Unlocking growth through infrastructure
There is a lot riding on the administration’s flagship infrastructure program.
Although the significance of the government’s “Build, Build, Build” program in pump-priming the economy has long been recognized and established, this ambitious initiative is now being touted as one of the strategies pivotal to the recovery of the Philippine economy.
So as the government resumes work on some of these big-ticket projects, industries like real estate are now keeping a close watch on how the continued roll out of this P8-trillion program will play out amid the COVID-19 pandemic and an economic recession, and if it can truly be that much needed stimulus that will help the country bounce back.
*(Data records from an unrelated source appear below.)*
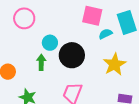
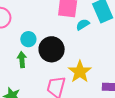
yellow star: (115, 64) -> (80, 72), moved

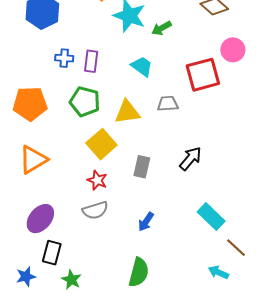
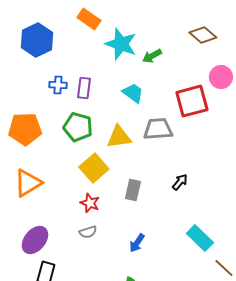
gray trapezoid: (168, 104) -> (158, 129), size x1.4
black arrow: (190, 159) -> (180, 182), size x0.7
gray semicircle: (95, 210) -> (88, 232), size x0.7

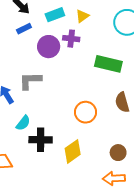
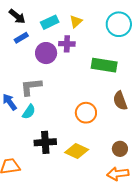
cyan semicircle: (23, 123) -> (29, 112), moved
yellow diamond: (73, 151) -> (77, 151), turned 65

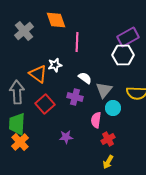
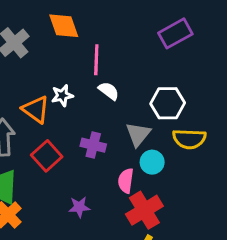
purple rectangle: (128, 37) -> (175, 33), moved
white hexagon: (123, 55) -> (168, 103), moved
white semicircle: (85, 78) -> (109, 91), moved
red cross: (108, 139) -> (144, 210), size x1.6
Inquirer Property polled several real estate consulting firms, all of whom had acknowledged the critical role that the “Build, Build, Build” infrastructure program can play during these times, while adding value to property developments across the country.
Prior to the COVID-19 outbreak, key infrastructure projects had often dictated developers’ next strategies, telling them where to build next, and charting their path for expansion. Wherever the next major expressway, airport, seaport or railways will be built, property developers are sure to follow. After all, infrastructure improves connectivity and accessibility while boosting land values in what were once difficult-to-reach localities.
“The infrastructure program is a key element to the recovery due to the short and long-term impact. In the short-term, this can provide employment opportunities and drive economic activity across tangent industries. Over the long term, these projects would drive improved connectivity and mobility that would boost property attractiveness and continue to drive economic growth within and across markets,” Janlo de los Reyes, head of research and consultancy at JLL Philippines, said in an e-mail to the Inquirer.
“The long-term benefits of infrastructure cannot be emphasized enough. It will definitely add value on real estate developments. To a certain extent, it can be used as part of the government’s economic stimulus. However, given how the current administration has favored to finance these publicly, it may compete with the necessary funding for our pandemic response,” noted KMC Savills senior manager for research and consultancy Fred Rara.
Claro Cordero, director and head of research, consulting and advisory services at Cushman & Wakefield Philippines, meanwhile pointed out that as more infrastructure projects are completed, renewed investor confidence will help stimulate economic activities due to new investment options that bear more managed risks. This will be helpful in areas outside Metro Manila and existing urban centers.
“New markets will emerge as a result of improved consumer spending and the continued injection of fiscal stimulus in the form of the government’s Build, Build, Build program… The development of new markets triggered by the Build, Build, Build projects will support the flight-to-quality focus of real estate investors towards property developments that are not susceptible to major (external) shocks,” Cordero told the Inquirer.
He further noted that decentralization, which may be spurred by Build, Build, Build, will help developers and investors capture opportunities and unlock potential growth of property values in small quality developments in the non-core areas. With improved connectivity to economic gateways and traditional city centers, these new growth areas will help propel property values and stimulate further investments across other new markets.
Road to recovery
If infrastructure were to really stimulate the economy, this will also bode well for property. That’s because a crucial factor that will assist in the recovery of the Philippine real estate market is the return of optimism and confidence in the general economy.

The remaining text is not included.